Lucky, who I ran into often during my misspent youth in some of the seedier dives of London’s Soho and Notting Hill Gate, allegedly got his nickname because on the day he was born in Kingston, Jamaica — July 5, 1931 — his parents won a lottery prize.

He liked to describe himself as a blues singer and cosied up to me when he discovered that I lived next door to Mick Jagger. In reality he was a small-time drug pusher with a long history of violence, assault and rape at knifepoint.

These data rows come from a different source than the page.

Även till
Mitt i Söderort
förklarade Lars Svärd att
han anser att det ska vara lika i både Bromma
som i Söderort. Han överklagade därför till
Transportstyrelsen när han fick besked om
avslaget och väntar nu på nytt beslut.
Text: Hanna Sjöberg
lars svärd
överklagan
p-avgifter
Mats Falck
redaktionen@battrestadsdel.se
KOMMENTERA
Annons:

Small and slight with a charming smile, he didn’t look in the least like a dangerous thug. But the facade hid a volcanic temper and a paranoid insecurity arising from his belief that people looked down on him because he was black.

In the words of Christine Keeler, whose relationsh­ip with him led to the greatest political scandal of the 20th century: ‘He had no control. He could go berserk in a moment for any little reason. He liked to dress in black: leather jacket, a roll-neck jumper and beret.

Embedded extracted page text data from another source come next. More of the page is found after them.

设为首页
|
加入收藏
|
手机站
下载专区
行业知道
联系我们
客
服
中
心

‘It was a menacing uniform that matched his background: a long list of arrests and conviction­s for assault and battery. Lucky was a bad man.’

He left Jamaica in 1948, aged 17, and came to Britain. He soon had a police record for assault and shop-breaking.

It was in the fateful year of 1962 that Lucky met the strikingly beautiful 19year-old cabaret dancer Christine Keeler, who was living under the protection of the society osteopath Dr Stephen Ward.

Largely to enhance his own social and political connection­s, Ward had introduced Christine in July 1961 to the Secretary of State for War, John Profumo, and the senior naval attache at the Soviet Embassy, Captain Eugene Ivanov, who was a KGB agent.

The situation was a political powder keg because Keeler was sharing her favours with both men.

But how did Lucky Gordon fit into all of this? Ward took a writer friend, Lord de Laszlo, to the El Rio Cafe in Notting Hill Gate to impress him with his alleged knowledge of the West Indian drug scene in London.

Keeler later said of this place: ‘It was a dive, an extraordin­ary example of just how squalid a place could be.’

There she met 31-year-old Lucky, from whom, on Ward’s instructio­ns, she bought drugs outside the toilets for ten shillings.

Of THIS fateful encounter, Keeler later said: ‘It was that silly little moment when the foundation­s of the tragedy that was to follow were laid.

‘Stephen, in his search for kicks and informatio­n, his determinat­ion to impress his friends, was the architect of his own downfall.’

Lucky instantly had the hots for Keeler and tried to persuade her to go home with him.

She pointed out that Ward and de Laszlo were waiting for her in the car outside, so he let her go, but began bombarding her with calls and invitation­s.

In the end, she unwisely met him at a cafe in Notting Hill’s Westbourne Park Road where, allegedly, he wanted her to look at some jewellery he had stolen.

Even more unwisely, she agreed to go to his flat to look at the jewellery, and found herself forced into his bedroom with Lucky standing against the closed door with a knife in his hand.

He flicked open the knife, held it at her throat and made her strip. forcing her back on the bed, with the knife still in one hand, he raped her and then imprisoned her naked for 24 hours during which he continued to rape her at knifepoint.

Insisting that Ward would call the police if she did not return home, she persuaded Lucky to let her leave, but his campaign of violence against her continued.

Soon afterwards, he threatened her with an axe, dragging her to the bedroom.

‘I’ll kill you this time! Kill, kill, kill!’ he screamed, waving the axe round his head. ‘Get your clothes off.’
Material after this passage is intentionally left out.